The armed forces of Spain are commanded by the King of Spain, Juan Carlos I, and consists of the Army, Navy and Air Force. It also includes, Navy Marines, the Royal Guard, the Spanish Legion, an Army Airmobile Force and a Civil Guard.

The Spanish Armed Forces are a modern military force whose duty it is to defend the Kingdom’s integrity and sovereignty. The Spanish Armed Forces are also active members of NATO, the Eurocorps, and the European Union Battlegroups.

The Spanish Army has existed continuously since the reign of King Fernando and Queen Isabel (late 15th century). The oldest and largest of the three services, its mission was the defense of peninsular Spain, the Balearic Islands, the Canary Islands, Melilla, Ceuta and the Spanish islands and rocks off the northern coast of Africa. The army is completing a major reorganisation. Previously it had been organised into nine regional operational commands. These were reduced to six commands in conjunction with a revised deployment of forces: Central Command, Southern Command, Levante Command, Eastern Pyrenees Command, Northwestern Command, and Western Pyrenees Command.

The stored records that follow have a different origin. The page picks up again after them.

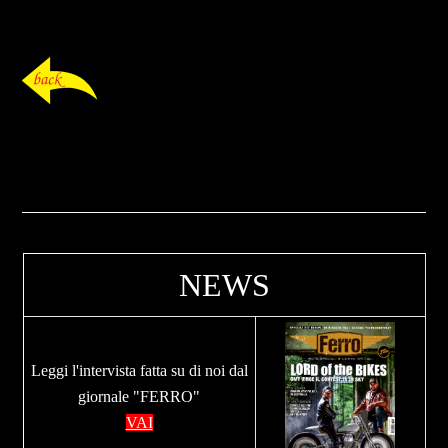
NEWS
Leggi l'intervista fatta su di noi dal
giornale "FERRO"
VAI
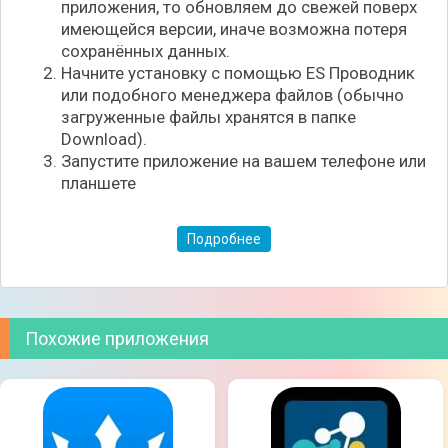
приложения, то обновляем до свежей поверх
имеющейся версии, иначе возможна потеря
сохранённых данных.
Начните установку с помощью ES Проводник
или подобного менеджера файлов (обычно
загруженные файлы хранятся в папке
Download).
Запустите приложение на вашем телефоне или
планшете
Подробнее
Похожие приложения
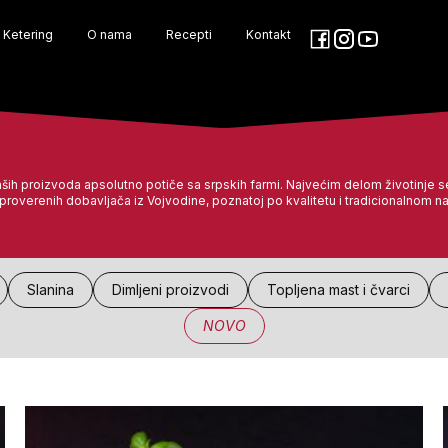
Ketering
O nama
Recepti
Kontakt
aših proizvoda apsolutno potiče sa srpskih farmi. Najvećim delom životinje s
roverenih dobavljača iz Vojvodine, poznatoj po kvalitetu i tradicionalnom na
Slanina
Dimljeni proizvodi
Topljena mast i čvarci
NOVO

In addition there were the two military zones of the Canary Islands and the Balearic Islands. Ceuta and Melilla fell within the Southern Command. At the head of each regional command was an officer of three-star rank. Although his authority had been reduced, the regional commander, who held the title of captain general, was still among the most senior officers of the Spanish Armed Forces.

Under its earlier organisation, the army was grouped into two basic categories: the Immediate Intervention Forces and the Territorial Operational Defence Forces. In theory, the former, consisting of three divisions and ten brigades, had the missions of defending the Pyrenean and the Gibraltar frontiers and of fulfilling Spain’s security commitments abroad. The latter force, consisting of two mountain divisions and fourteen brigades, had the missions of maintaining security in the regional commands and of reinforcing the Civil Guard and the police against subversion and terrorism. In reality, most of the Immediate Intervention Forces were not positioned to carry out their ostensible mission of protecting the nation’s borders. Many units were stationed near major cities, this was as a matter of convenience for officers who held part-time jobs from which they also could be called upon to curb disturbances or unrest.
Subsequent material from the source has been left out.